Supported LLM adapters

Adapter adapter= key Default model Install
Anthropic Messages API "anthropic" claude-sonnet-4-5 pip install anthropic
OpenAI Chat Completions "openai" gpt-4o pip install openai
Google Vertex AI (Gemini) "vertex" gemini-1.5-pro pip install google-cloud-aiplatform
Ollama (local) "ollama" llama3 Ollama server running at localhost:11434
Oracle Cloud (OCI Generative AI) "oci" cohere.command-r-plus pip install oci — see OCI Generative AI setup below

All adapters are optional — the core runtime modules (grounder, assembler, input_gate, output_gate) have zero external dependencies. Install only the adapter you need.
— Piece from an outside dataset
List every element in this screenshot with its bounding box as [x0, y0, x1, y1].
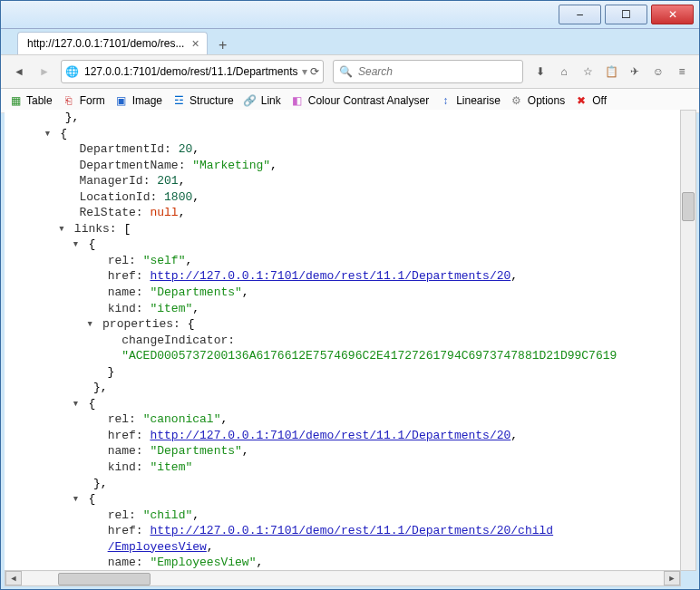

The Anthropic adapter uses prompt caching on the system prompt for reduced latency and cost.

Runtime MCP tools

The runtime phase generates output/jsonld/runtime-mcp-tools.json with four MCP tool definitions: ground_data, assemble_payload, validate_response, and ask_ontology. These tools let any MCP-compatible agent call the runtime pipeline directly.
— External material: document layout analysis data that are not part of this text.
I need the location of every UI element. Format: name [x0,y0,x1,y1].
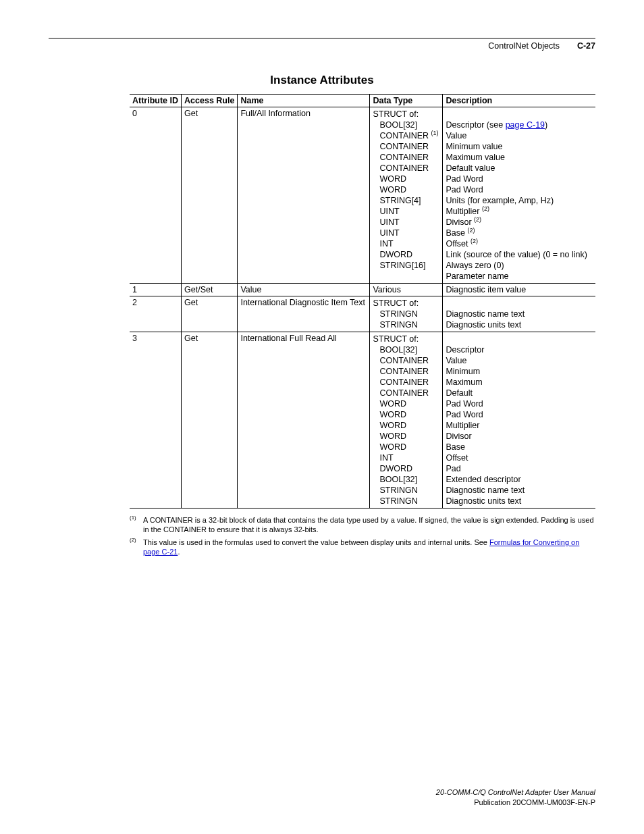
cell-name: International Full Read All [238,332,370,509]
desc-text: ) [545,120,547,130]
col-attribute-id: Attribute ID [130,95,182,107]
dtype-line: CONTAINER [373,163,429,174]
cell-desc: Diagnostic item value [443,284,595,296]
cell-desc: Descriptor Value Minimum Maximum Default… [443,332,595,509]
desc-line: Diagnostic units text [446,496,521,506]
desc-line: Value [446,356,466,365]
desc-line: Base (2) [446,228,475,238]
dtype-line: WORD [373,420,406,431]
page-footer: 20-COMM-C/Q ControlNet Adapter User Manu… [436,787,595,807]
cell-dtype: Various [370,284,443,296]
instance-attributes-table: Attribute ID Access Rule Name Data Type … [130,94,595,509]
dtype-line: STRING[4] [373,195,421,206]
footnote-text: This value is used in the formulas used … [143,538,595,557]
dtype-line: CONTAINER [373,366,429,377]
dtype-line: BOOL[32] [373,120,417,130]
desc-line: Minimum [446,367,480,376]
footnote-ref: (2) [467,227,475,234]
cell-name: Full/All Information [238,107,370,284]
desc-line: Pad [446,464,460,473]
dtype-line: WORD [373,398,406,409]
footnote-ref: (2) [482,205,489,212]
dtype-line: STRINGN [373,496,417,506]
dtype-head: STRUCT of: [373,298,419,308]
dtype-line: WORD [373,431,406,442]
cell-access: Get [182,296,238,332]
desc-line: Multiplier (2) [446,207,489,216]
dtype-line: CONTAINER [373,152,429,163]
header-page-number: C-27 [577,41,595,51]
section-title: Instance Attributes [49,74,595,87]
dtype-line: WORD [373,442,406,452]
desc-line: Descriptor (see page C-19) [446,120,547,130]
desc-line: Maximum [446,377,482,387]
desc-line: Base [446,442,465,452]
desc-line: Always zero (0) [446,261,504,270]
desc-line: Descriptor [446,345,484,355]
footnote-ref: (2) [474,216,481,223]
dtype-line: CONTAINER (1) [373,130,438,141]
footnote-number: (1) [130,515,136,521]
desc-text: Base [446,228,467,238]
dtype-line: WORD [373,174,406,184]
footnote-ref: (2) [471,238,478,244]
dtype-head: STRUCT of: [373,334,419,344]
desc-line: Diagnostic name text [446,486,525,495]
page-header: ControlNet Objects C-27 [49,41,595,51]
cell-dtype: STRUCT of: BOOL[32] CONTAINER (1) CONTAI… [370,107,443,284]
cell-dtype: STRUCT of: STRINGN STRINGN [370,296,443,332]
desc-line: Default value [446,163,495,173]
page-link[interactable]: page C-19 [506,120,545,130]
cell-dtype: STRUCT of: BOOL[32] CONTAINER CONTAINER … [370,332,443,509]
desc-line: Pad Word [446,185,483,194]
dtype-line: DWORD [373,249,412,260]
cell-desc: Diagnostic name text Diagnostic units te… [443,296,595,332]
footnote-text-part: . [178,548,180,556]
dtype-line: INT [373,238,393,249]
table-row: 3 Get International Full Read All STRUCT… [130,332,595,509]
desc-line: Offset (2) [446,239,478,249]
dtype-line: BOOL[32] [373,344,417,355]
desc-line: Diagnostic units text [446,320,521,330]
dtype-line: CONTAINER [373,355,429,366]
dtype-line: STRINGN [373,319,417,330]
footnote-text: A CONTAINER is a 32-bit block of data th… [143,515,595,535]
dtype-line: INT [373,452,393,463]
desc-text: Descriptor (see [446,120,505,130]
desc-line: Pad Word [446,410,483,419]
cell-id: 2 [130,296,182,332]
desc-line: Offset [446,453,468,463]
dtype-line: CONTAINER [373,141,429,152]
header-section-title: ControlNet Objects [488,41,560,51]
desc-line: Value [446,131,466,140]
footnote: (1) A CONTAINER is a 32-bit block of dat… [130,515,595,535]
col-description: Description [443,95,595,107]
desc-line: Diagnostic name text [446,309,525,319]
desc-line: Divisor [446,432,471,441]
desc-line: Pad Word [446,174,483,184]
desc-line: Extended descriptor [446,475,520,484]
dtype-line: DWORD [373,463,412,474]
cell-access: Get [182,107,238,284]
footnote-ref: (1) [431,130,439,136]
table-row: 0 Get Full/All Information STRUCT of: BO… [130,107,595,284]
dtype-head: STRUCT of: [373,109,419,119]
dtype-line: BOOL[32] [373,474,417,485]
footer-manual-title: 20-COMM-C/Q ControlNet Adapter User Manu… [436,787,595,797]
col-access-rule: Access Rule [182,95,238,107]
cell-name: Value [238,284,370,296]
col-data-type: Data Type [370,95,443,107]
desc-line: Divisor (2) [446,217,481,227]
desc-line: Multiplier [446,421,479,430]
desc-line: Minimum value [446,142,502,151]
cell-name: International Diagnostic Item Text [238,296,370,332]
dtype-line: STRINGN [373,309,417,319]
desc-text: Multiplier [446,207,482,216]
cell-access: Get/Set [182,284,238,296]
footnote-number: (2) [130,537,136,543]
dtype-line: UINT [373,217,399,228]
cell-id: 1 [130,284,182,296]
dtype-text: CONTAINER [379,131,431,140]
desc-line: Units (for example, Amp, Hz) [446,196,554,205]
dtype-line: CONTAINER [373,377,429,388]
What the runtime layer does NOT do

The runtime layer is not a replacement for the toolkit pipeline. It does not generate ontologies, create SHACL shapes, or manage database schemas. Those are the pipeline's responsibility. The runtime layer is strictly a consumption layer — it reads the pipeline's outputs and uses them to power governed, auditable LLM interactions.
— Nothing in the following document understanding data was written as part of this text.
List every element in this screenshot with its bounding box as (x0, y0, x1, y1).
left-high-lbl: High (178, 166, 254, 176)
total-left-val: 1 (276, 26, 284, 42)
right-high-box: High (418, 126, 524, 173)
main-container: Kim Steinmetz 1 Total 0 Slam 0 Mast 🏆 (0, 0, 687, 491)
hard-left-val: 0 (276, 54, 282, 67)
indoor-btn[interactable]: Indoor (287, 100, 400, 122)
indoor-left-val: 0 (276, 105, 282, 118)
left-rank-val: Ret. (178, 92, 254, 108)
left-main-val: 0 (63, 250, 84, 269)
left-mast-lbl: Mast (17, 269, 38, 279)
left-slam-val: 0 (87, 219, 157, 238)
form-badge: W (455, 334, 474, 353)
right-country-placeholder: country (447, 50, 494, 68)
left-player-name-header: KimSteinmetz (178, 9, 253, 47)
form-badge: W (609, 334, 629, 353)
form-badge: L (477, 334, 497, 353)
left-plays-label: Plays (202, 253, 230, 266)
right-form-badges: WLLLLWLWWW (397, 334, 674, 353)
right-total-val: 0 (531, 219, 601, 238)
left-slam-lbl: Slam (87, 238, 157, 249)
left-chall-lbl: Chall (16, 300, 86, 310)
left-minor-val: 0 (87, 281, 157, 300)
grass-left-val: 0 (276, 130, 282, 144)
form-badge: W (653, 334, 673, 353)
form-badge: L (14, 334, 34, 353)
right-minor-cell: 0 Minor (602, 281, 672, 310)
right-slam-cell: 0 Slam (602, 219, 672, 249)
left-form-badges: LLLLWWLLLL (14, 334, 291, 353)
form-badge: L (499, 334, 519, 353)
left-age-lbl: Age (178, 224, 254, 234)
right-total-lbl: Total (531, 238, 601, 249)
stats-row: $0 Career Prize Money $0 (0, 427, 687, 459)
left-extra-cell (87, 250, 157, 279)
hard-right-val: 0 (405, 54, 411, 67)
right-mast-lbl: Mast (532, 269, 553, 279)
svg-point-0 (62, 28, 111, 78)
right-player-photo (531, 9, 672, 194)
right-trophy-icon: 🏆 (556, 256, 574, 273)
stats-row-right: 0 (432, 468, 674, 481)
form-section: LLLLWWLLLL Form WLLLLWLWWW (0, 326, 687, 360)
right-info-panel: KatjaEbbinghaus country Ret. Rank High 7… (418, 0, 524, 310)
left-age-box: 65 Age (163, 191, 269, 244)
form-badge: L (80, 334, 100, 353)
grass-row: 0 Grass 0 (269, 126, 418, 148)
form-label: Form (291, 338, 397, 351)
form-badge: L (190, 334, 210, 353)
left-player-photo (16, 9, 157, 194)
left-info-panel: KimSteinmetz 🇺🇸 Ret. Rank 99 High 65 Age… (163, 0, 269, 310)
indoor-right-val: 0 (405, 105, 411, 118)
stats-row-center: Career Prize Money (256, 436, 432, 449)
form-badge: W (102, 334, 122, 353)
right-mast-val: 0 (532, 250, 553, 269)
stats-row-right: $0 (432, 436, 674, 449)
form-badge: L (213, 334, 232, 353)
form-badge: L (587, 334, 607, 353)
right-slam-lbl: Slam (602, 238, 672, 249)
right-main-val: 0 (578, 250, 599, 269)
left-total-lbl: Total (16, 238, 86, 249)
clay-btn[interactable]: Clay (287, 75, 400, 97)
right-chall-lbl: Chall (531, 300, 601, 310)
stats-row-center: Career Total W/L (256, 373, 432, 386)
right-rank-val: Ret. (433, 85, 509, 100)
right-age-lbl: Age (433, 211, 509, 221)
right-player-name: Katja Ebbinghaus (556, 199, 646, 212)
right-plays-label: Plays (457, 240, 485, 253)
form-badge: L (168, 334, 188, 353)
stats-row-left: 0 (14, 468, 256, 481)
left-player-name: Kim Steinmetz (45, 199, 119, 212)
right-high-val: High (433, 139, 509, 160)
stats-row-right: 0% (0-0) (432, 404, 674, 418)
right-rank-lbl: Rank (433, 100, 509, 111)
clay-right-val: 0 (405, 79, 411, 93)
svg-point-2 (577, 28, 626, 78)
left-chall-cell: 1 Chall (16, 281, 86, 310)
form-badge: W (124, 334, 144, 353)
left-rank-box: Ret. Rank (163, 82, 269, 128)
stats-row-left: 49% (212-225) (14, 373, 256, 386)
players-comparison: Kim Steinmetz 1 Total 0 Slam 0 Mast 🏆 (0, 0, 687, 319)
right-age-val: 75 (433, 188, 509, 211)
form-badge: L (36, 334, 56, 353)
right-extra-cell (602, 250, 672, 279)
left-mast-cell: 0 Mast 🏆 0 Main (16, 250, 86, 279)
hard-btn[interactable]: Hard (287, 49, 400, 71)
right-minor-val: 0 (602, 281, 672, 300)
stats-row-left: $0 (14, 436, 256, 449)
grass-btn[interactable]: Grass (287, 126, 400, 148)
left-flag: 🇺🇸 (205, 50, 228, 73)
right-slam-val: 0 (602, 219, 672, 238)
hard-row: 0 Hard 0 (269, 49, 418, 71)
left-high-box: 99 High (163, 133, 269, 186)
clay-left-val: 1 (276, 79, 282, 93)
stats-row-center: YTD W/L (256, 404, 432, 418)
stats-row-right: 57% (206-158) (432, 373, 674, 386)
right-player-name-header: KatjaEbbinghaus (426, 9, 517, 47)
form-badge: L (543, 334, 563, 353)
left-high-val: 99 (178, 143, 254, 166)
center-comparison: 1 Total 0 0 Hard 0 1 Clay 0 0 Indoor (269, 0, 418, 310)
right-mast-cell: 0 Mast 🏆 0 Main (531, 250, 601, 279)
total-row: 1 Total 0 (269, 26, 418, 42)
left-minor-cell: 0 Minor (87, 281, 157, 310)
The runtime layer also does not choose which LLM to use. That is an enterprise decision. The payload it assembles is LLM-agnostic, and adapters for Anthropic, OpenAI, Google Vertex, and Ollama handle API-specific mechanics while the semantic payload remains identical.

Runtime components

Component Output
FlavorRegistry 5 starter flavors, auto-discovery from runtime/flavors/
Grounder JSON-LD nodes with @type, ontology IRI bindings, PROV-O grounding record
InputGate SHACL acceptance screening, rejection log to semantic_loss_log
PayloadAssembler 5-component payload, token budget, LLM-agnostic dict output
OutputGate SHACL response validation, PROV-O stamping, ObservationRecord storage
RuntimeClient Full pipeline in one call, async support, 4 LLM adapters

8.x OCI Generative AI setup

The runtime layer ships with an Oracle Cloud Infrastructure (OCI) adapter alongside Anthropic, OpenAI, Vertex AI, and Ollama. Use it when you want to route the toolkit's governed payloads to Cohere or Llama models hosted on OCI Generative AI.

1. Install the SDK

pip install oci

2. Configure credentials

The adapter follows the standard OCI config-file pattern documented at docs.oracle.com — Python SDK Configuration. Create ~/.oci/config (or run oci setup config) with at least:

[DEFAULT]
user=ocid1.user.oc1..<your-user-ocid>
fingerprint=<api-key-fingerprint>
key_file=~/.oci/oci_api_key.pem
tenancy=ocid1.tenancy.oc1..<your-tenancy-ocid>
region=us-chicago-1

3. Set the compartment

OCI Generative AI requires a compartment OCID for routing and billing:

export OCI_COMPARTMENT_ID=ocid1.compartment.oc1..<your-compartment-ocid>

Optional environment overrides:

Variable Default Purpose
OCI_CONFIG_FILE ~/.oci/config Path to the OCI config file
OCI_CONFIG_PROFILE DEFAULT Profile name within the config file
OCI_GENAI_ENDPOINT https://inference.generativeai.us-chicago-1.oci.oraclecloud.com Service endpoint (set this for non-Chicago regions)

4. Use it from the runtime

from runtime import RuntimeClient

client = RuntimeClient(
    db_path="db/enterprise.db",
    adapter="oci",
    model="cohere.command-r-plus",   # or a Meta/Llama model OCID
)

result = client.ask(question="Which network functions are degraded?", flavor="network-ops")
print(result["answer"])

The adapter defaults to the Cohere request shape. To target a Meta/generic model, instantiate OCIAdapter directly with provider="meta" and pass it via RuntimeClient(adapter=<instance>).